ASSIGNMENT
Repeat, exactly and in full, the lines of the listing below, but without any pictures.

EXTRACTED RECORDS

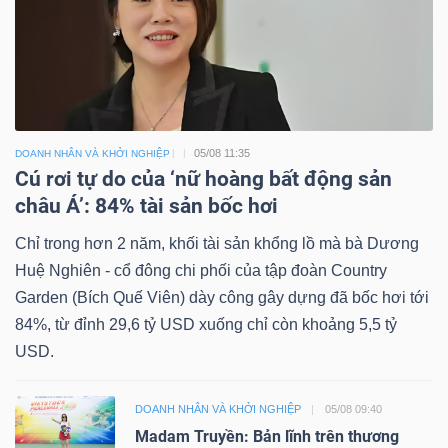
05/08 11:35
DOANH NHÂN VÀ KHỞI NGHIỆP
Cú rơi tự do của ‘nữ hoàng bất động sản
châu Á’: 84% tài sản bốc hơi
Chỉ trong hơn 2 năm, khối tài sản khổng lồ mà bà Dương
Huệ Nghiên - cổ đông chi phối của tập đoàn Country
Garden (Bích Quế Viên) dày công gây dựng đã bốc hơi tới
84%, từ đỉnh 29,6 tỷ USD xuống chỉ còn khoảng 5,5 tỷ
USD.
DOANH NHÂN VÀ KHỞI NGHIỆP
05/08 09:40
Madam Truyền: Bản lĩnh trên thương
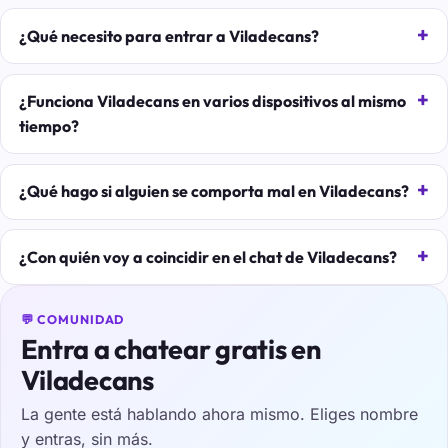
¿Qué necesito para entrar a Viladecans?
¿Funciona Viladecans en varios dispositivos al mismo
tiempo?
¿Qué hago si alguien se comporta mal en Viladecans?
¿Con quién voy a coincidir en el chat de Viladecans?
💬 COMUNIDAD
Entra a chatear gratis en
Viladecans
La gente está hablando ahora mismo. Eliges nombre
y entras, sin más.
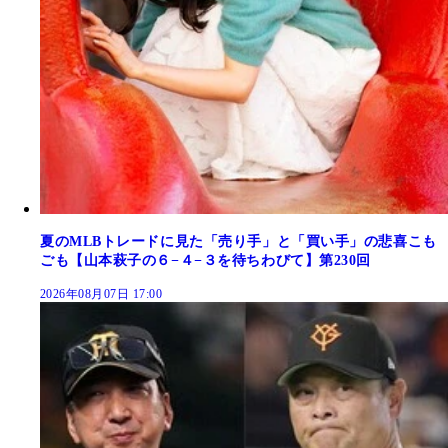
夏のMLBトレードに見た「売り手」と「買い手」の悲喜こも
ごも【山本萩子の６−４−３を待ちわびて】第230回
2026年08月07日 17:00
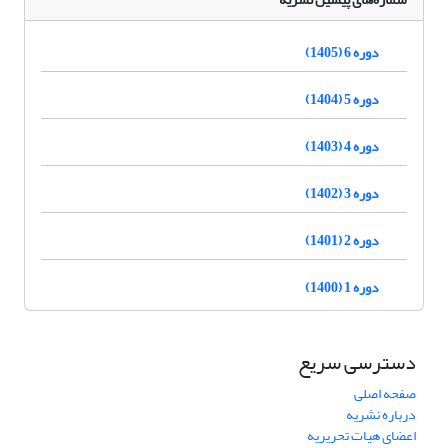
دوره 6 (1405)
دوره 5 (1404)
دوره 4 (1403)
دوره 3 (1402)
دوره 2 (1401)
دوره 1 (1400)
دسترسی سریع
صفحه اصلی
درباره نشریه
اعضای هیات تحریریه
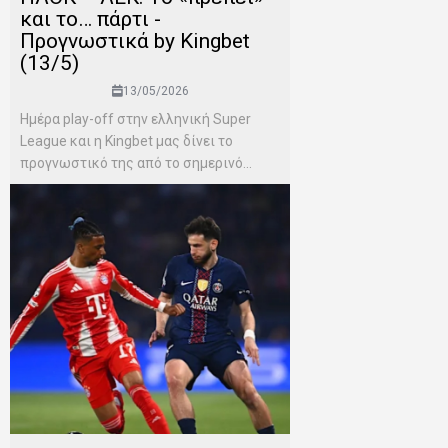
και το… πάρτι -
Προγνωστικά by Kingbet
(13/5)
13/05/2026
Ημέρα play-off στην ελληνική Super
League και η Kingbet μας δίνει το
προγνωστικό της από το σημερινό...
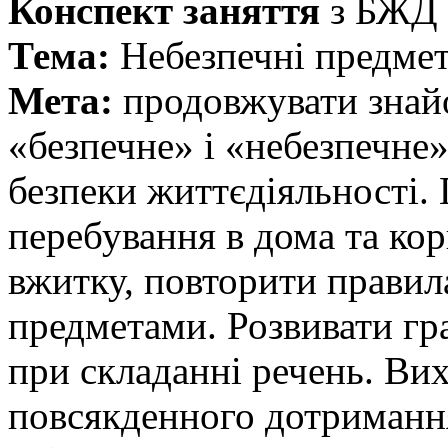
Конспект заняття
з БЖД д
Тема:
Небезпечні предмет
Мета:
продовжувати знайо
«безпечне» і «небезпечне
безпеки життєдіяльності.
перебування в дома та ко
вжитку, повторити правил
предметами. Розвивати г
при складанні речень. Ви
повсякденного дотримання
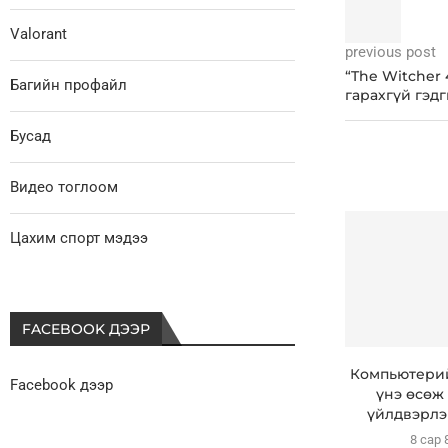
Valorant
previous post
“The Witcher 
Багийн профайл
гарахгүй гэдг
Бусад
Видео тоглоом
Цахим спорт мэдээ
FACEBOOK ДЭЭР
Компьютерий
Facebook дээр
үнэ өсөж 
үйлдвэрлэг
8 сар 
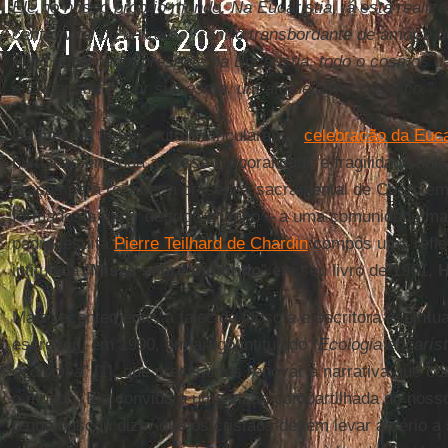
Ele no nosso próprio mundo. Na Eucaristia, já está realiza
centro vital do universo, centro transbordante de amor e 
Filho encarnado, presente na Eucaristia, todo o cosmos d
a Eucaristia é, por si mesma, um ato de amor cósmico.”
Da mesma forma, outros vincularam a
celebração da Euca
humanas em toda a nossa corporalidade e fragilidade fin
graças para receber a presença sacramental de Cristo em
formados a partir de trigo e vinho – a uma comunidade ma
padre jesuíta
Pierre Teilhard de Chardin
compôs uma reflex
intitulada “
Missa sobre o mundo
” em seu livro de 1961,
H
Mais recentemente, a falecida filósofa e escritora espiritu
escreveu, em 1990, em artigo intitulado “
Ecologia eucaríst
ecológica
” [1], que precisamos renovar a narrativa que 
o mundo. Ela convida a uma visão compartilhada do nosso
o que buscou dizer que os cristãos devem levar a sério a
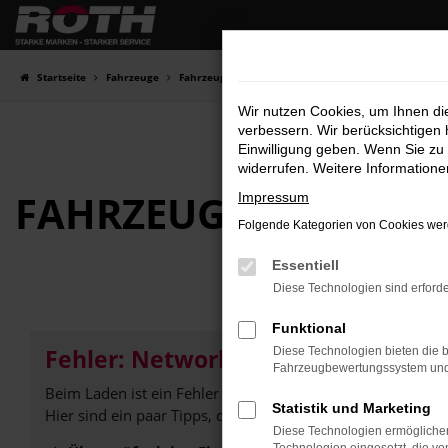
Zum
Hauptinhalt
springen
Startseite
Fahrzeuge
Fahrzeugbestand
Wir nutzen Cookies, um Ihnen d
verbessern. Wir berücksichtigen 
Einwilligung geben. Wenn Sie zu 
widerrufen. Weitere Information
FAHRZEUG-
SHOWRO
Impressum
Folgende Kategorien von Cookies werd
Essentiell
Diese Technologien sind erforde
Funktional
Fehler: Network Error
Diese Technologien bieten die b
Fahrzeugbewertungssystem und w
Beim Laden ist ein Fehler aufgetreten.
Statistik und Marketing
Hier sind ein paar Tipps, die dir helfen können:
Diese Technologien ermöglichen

YOUR RESPONSE
05/08 11:35
DOANH NHÂN VÀ KHỞI NGHIỆP
Cú rơi tự do của ‘nữ hoàng bất động sản
châu Á’: 84% tài sản bốc hơi
Chỉ trong hơn 2 năm, khối tài sản khổng lồ mà bà Dương
Huệ Nghiên - cổ đông chi phối của tập đoàn Country
Garden (Bích Quế Viên) dày công gây dựng đã bốc hơi tới
84%, từ đỉnh 29,6 tỷ USD xuống chỉ còn khoảng 5,5 tỷ
USD.
DOANH NHÂN VÀ KHỞI NGHIỆP
05/08 09:40
Madam Truyền: Bản lĩnh trên thương
¿Qué necesito para entrar a Viladecans?
¿Funciona Viladecans en varios dispositivos al mismo
tiempo?
¿Qué hago si alguien se comporta mal en Viladecans?
¿Con quién voy a coincidir en el chat de Viladecans?
💬 COMUNIDAD
Entra a chatear gratis en
Viladecans
La gente está hablando ahora mismo. Eliges nombre
y entras, sin más.
夏のMLBトレードに見た「売り手」と「買い手」の悲喜こも
ごも【山本萩子の６−４−３を待ちわびて】第230回
2026年08月07日 17:00
دوره 6 (1405)
دوره 5 (1404)
دوره 4 (1403)
دوره 3 (1402)
دوره 2 (1401)
دوره 1 (1400)
دسترسی سریع
صفحه اصلی
درباره نشریه
اعضای هیات تحریریه
και το… πάρτι -
Προγνωστικά by Kingbet
(13/5)
13/05/2026
Ημέρα play-off στην ελληνική Super
League και η Kingbet μας δίνει το
προγνωστικό της από το σημερινό...
Конспект заняття
з БЖД д
Тема:
Небезпечні предмет
Мета:
продовжувати знайо
«безпечне» і «небезпечне
безпеки життєдіяльності.
перебування в дома та ко
вжитку, повторити правил
предметами. Розвивати г
при складанні речень. Ви
повсякденного дотримання
Valorant
previous post
“The Witcher 
Багийн профайл
гарахгүй гэдг
Бусад
Видео тоглоом
Цахим спорт мэдээ
FACEBOOK ДЭЭР
Компьютерий
Facebook дээр
үнэ өсөж 
үйлдвэрлэг
8 сар 
Ele no nosso próprio mundo. Na Eucaristia, já está realiza
centro vital do universo, centro transbordante de amor e 
Filho encarnado, presente na Eucaristia, todo o cosmos d
a Eucaristia é, por si mesma, um ato de amor cósmico.”
Da mesma forma, outros vincularam a
celebração da Euca
humanas em toda a nossa corporalidade e fragilidade fin
graças para receber a presença sacramental de Cristo em
formados a partir de trigo e vinho – a uma comunidade ma
padre jesuíta
Pierre Teilhard de Chardin
compôs uma reflex
intitulada “
Missa sobre o mundo
” em seu livro de 1961,
H
Mais recentemente, a falecida filósofa e escritora espiritu
escreveu, em 1990, em artigo intitulado “
Ecologia eucaríst
ecológica
” [1], que precisamos renovar a narrativa que 
o mundo. Ela convida a uma visão compartilhada do nosso
o que buscou dizer que os cristãos devem levar a sério a
Zum
Hauptinhalt
springen
Startseite
Fahrzeuge
Fahrzeugbestand
Wir nutzen Cookies, um Ihnen d
verbessern. Wir berücksichtigen 
Einwilligung geben. Wenn Sie zu 
widerrufen. Weitere Information
FAHRZEUG-
SHOWRO
Impressum
Folgende Kategorien von Cookies werd
Essentiell
Diese Technologien sind erforde
Funktional
Fehler: Network Error
Diese Technologien bieten die b
Fahrzeugbewertungssystem und w
Beim Laden ist ein Fehler aufgetreten.
Statistik und Marketing
Hier sind ein paar Tipps, die dir helfen können:
Diese Technologien ermöglichen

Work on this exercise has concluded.